Au début, Mona croyait les informations officielles. Elle remarqua, bien entendu, que malgré l’abondance des transports d’évacuation, la population de Zeltra IV ne semblait pas diminuer d’un iota, mais elle pensait à une sorte d’illusion, qui durerait jusqu’aux derniers jours, au cours desquels il semblerait que la planète se viderait d’un seul coup. Ce fut Reech qui lui ouvrit les yeux, un soir, alors qu’ils prenaient ensemble l’ascommun pour rentrer chez eux.
‒ T’as toujours pas reçu ton avis d’embarquement, toi non plus, lui dit-elle.
‒ Je crois pas que je le recevrai un jour.
‒ Comment ça ?
Reech posa la main sur le bras de Mona.
‒ Je sais compter, c’est tout. Nous sommes quarante milliards sur cette planète. Et on est évacués au rythme de cinq millions par jour. À ce rythme, faudra plus de vingt ans pour tous nous sortir !
Les passagers à côté d’eux commençaient à écouter la conversation.

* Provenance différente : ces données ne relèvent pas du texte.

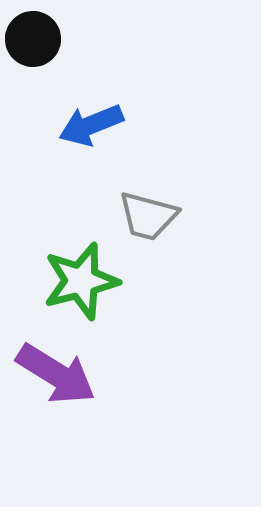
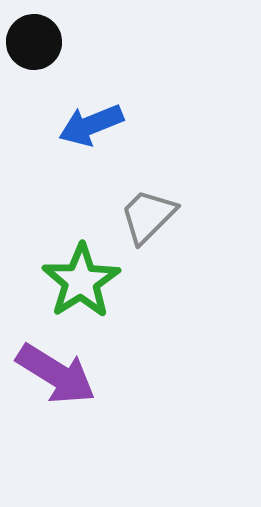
black circle: moved 1 px right, 3 px down
gray trapezoid: rotated 120 degrees clockwise
green star: rotated 18 degrees counterclockwise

‒ Et ça, c’est la prévision optimiste, ajouta Reech. Parce que pour l’instant, c’est l’évacuation vers les systèmes les plus proches. Mais aucune planète n’est en mesure d’accueillir un tel flux d’immigration. Tôt ou tard, on sera déposés dans des systèmes plus lointains et la cadence va ralentir.
Reech attendit quelques arrêts avant de continuer. Quand la foule dans l’ascommun fut moins dense, il se pencha vers Mona et lui glissa à l’oreille :
‒ J’ai un pote, il a réussi à dégoter un vieux moteur supraluminique et l’a fixé sur sa navette. Je pars ce soir. Si tu veux, y’a une place pour toi.
Mona se figea.
‒ T’es complètement fou. Son bricolage, y’a une chance sur deux qu’il tienne pas. Vous allez finir disparus dans l’hyperespace, c’est tout ce que vous allez y gagner !
‒ C’est notre seule chance de survie. Elle est mince, mais je choisis de la prendre. Et toi ?
‒ J’attendrai mon avis d’embarquement.
Reech regarda ses pieds, comme vaincu.
‒ Si tu changes d’avis, bipe-moi. Faut que tu saches une chose, quand même. Tu recevras ton avis que quand tous ceux qui sont plus riches que toi seront partis. Regarde bien autour de toi et réfléchis.

Mona laissa Reech partir sans elle. Elle n’avait pas préparé ses affaires, elle avait toujours son travail, elle n’était pas prête à partir de façon clandestine. Les messages officiels assuraient qu’il n’était pas nécessaire de paniquer, qu’il faudrait de longs mois avant que l’atmosphère de la planète ne devienne irrespirable, et que chacun aurait, à un moment ou un autre, son avis d’embarquement. Si aucun écran ne le disait, Mona était convaincue que la recherche scientifique était sur les dents. Évacuer la planète était une mesure de précaution, il était évident que trouver une solution permettant à tous de rester était économiquement plus intelligent. Les autres planètes ne pouvaient qu’aider à financer une telle recherche, cela leur épargnerait d’avoir à accepter des milliards de réfugiés.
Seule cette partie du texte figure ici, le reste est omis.